Sage-Bionetworks / metanetwork

metanetwork
http://sage-bionetworks.github.io/metanetwork/
MIT License
9 stars 7 forks source link

README

R package to build many different statistical networks on high dimensional multivariate data and run diagnostic statistics

What is this repository for?

How do I get set up?

Pull the metanetworks package repo with the dockerfile and sample configuration files

cd <Project Working Directory>
git clone https://github.com/Sage-Bionetworks/metanetwork.git

# create support directories 
mkdir temp
mkdir out
mkdir error

The dockerfile to setup the proper run environment and install the metanetwork package is located within the pacakge in metanetwork/inst/Docker/. To build the docker image with the proper environment run the following command from the directory you cloned the pacakge contents into.
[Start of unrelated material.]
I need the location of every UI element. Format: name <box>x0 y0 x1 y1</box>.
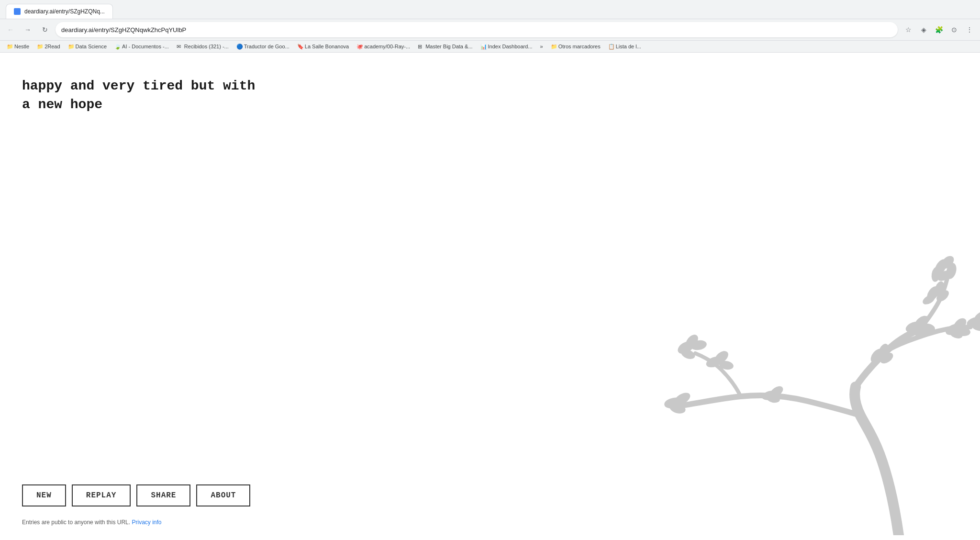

docker build -t metanets metanetwork/inst/Docker/

Start a container in detached continual run mode to pass build comands into. Use the -v command to pass your current working directory into the current into the container. Any file or folder within <Project Working Directory> will be available within the container under /root/. Conversly any file written under /root/ inside the container will be written to <Project Working Directory> outside the container. This makes checking log files and diagnosising any potential issues much easier. The container name will be metanets as specified by --name.

docker run -it -d -v "/<Project Working Directory>/:/root/" --name networks metanets

Basic commands to manipulate containers

# See running containers
docker container ls

# See all containers
docker ps -a

# Stop the container
docker stop <container name>
#eg.
docker stop metanets

# Start the container
docker start <container name>
#eg,
docker start metanets

# What if I want an interactive terminal session inside the container?
docker exec -it <container name> /bin/bash
cd ~
#eg.
docker exec -it metanets /bin/bash
cd /root/

Building Individual Networks

Each network is build by passing 3 parameters into an R script called Network_Wrapper.R. This script is located within the metanets package within metanetwork/inst/runscripts/. Since this file was in the mounted <Project Working Directory> volume it is accessible inside the container with the filepath /root/metanetwork/inst/runscripts/Network_Wrapper.R. The run parameters required for the script are as follows:

    -u, --synapse_user  Synapse User name
    -p, --synapse_pass  Synapse User Password
    -c, --config_file   Path to the complete config file

While the first two arguments are straight forward the third is more involved. The configuration YAML file specifies the details of your network construction. For detailed documentaition on this file see: metanetwork/inst/confighelp/Network_Wrapper_Config_Documentation.Rmd. For example configuration files see: metanetwork/inst/config/network-construction/.

Note that if you're going to make a consensus network the output_name: configuration variable is very important. All networks need to have a common string following the network type. This is required for programatic location of the induvidual networks within a given synapse Project/folder.

Each network type is built with a single run command passed into the docker container that is already running in detached mode. An example run command from a sample configuration file is:

docker exec -itd networks /bin/sh -c "export LD_LIBRARY_PATH=/usr/lib64/openmpi/lib && 
    export PATH=/usr/lib64/openmpi/bin:/usr/local/sbin:/usr/local/bin:/usr/sbin:/usr/bin:/sbin:/bin:/usr/lib64/openmpi/bin && 
mpiexec --allow-run-as-root --mca orte_base_help_aggregate 0 --mca btl_base_warn_component_unused 0 -np 1 Rscript /root/metanetwork/inst/runscripts/Network_Wrapper.R 
-u <Synapse User Name> -p <Synapse User Password> -c /root/metanetwork/inst/config/network-construction/c3net.yml > /root/log.log"

The first two commands set the proper OpenMPI libraries and executable paths into the container's LD_LIBRARY_PATH and PATH environment variables. The final command executes the network wrapper on the configuration file through implementation with OpenMPI. OpenMPI subdivides the compute environment into sub-cores to more effciently process the network construction. NOTE: It is highly adviseable to only run one network at a time on your compute environment since OpenMPI is not designed to run on top of itself. You can check the run progress of your network in the log.log file. Again because you imported your working envionment into the container this file is available at <Project Working Directory>/log.log and updates live from within the running container.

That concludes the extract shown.